SUPPLIED DATA:
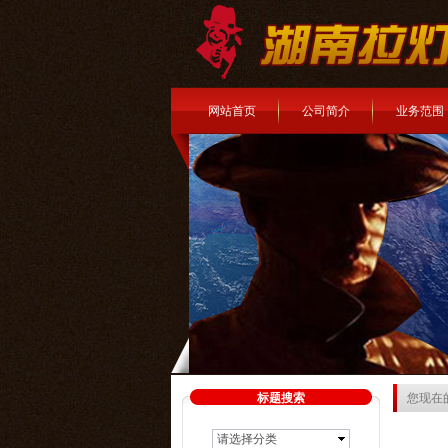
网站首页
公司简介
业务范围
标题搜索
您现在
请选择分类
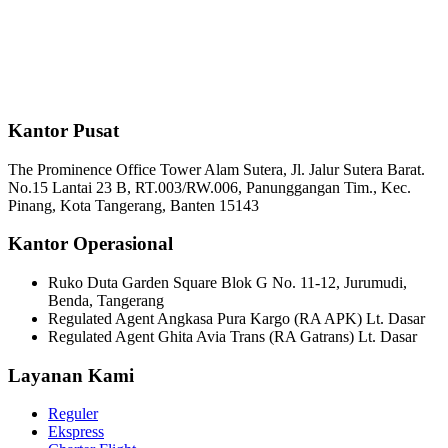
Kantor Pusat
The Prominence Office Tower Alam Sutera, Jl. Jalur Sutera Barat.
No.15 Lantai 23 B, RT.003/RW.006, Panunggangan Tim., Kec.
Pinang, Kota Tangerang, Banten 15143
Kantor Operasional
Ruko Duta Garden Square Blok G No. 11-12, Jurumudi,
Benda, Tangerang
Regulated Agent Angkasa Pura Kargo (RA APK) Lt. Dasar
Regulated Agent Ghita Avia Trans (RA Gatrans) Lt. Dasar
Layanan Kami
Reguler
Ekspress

* * *

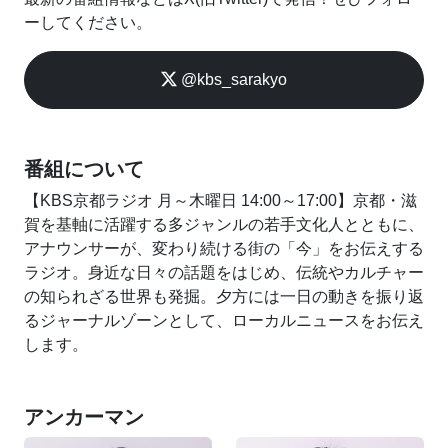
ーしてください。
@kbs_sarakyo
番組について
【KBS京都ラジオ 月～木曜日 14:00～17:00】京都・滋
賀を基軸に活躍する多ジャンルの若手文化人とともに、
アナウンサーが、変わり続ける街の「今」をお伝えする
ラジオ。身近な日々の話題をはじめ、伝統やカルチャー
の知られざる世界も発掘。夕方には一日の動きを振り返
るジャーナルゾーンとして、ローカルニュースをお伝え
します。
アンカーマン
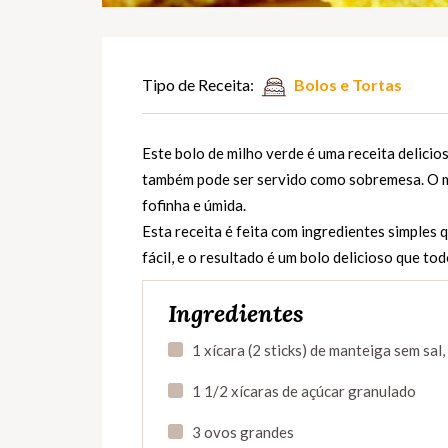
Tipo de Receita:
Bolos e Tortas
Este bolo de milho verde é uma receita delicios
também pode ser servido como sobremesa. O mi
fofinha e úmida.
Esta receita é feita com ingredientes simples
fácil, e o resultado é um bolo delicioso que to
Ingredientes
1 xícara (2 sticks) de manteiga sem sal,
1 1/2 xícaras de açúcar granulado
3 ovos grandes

EXERCISE DETAILS: Would you please copy exactly the part of the entries above that begins at the line containing "fácil, e o resultado" and ends at the line containing "3 ovos grandes", both lines included?

RESPONSE FOR THIS EXERCISE:
fácil, e o resultado é um bolo delicioso que to
Ingredientes
1 xícara (2 sticks) de manteiga sem sal,
1 1/2 xícaras de açúcar granulado
3 ovos grandes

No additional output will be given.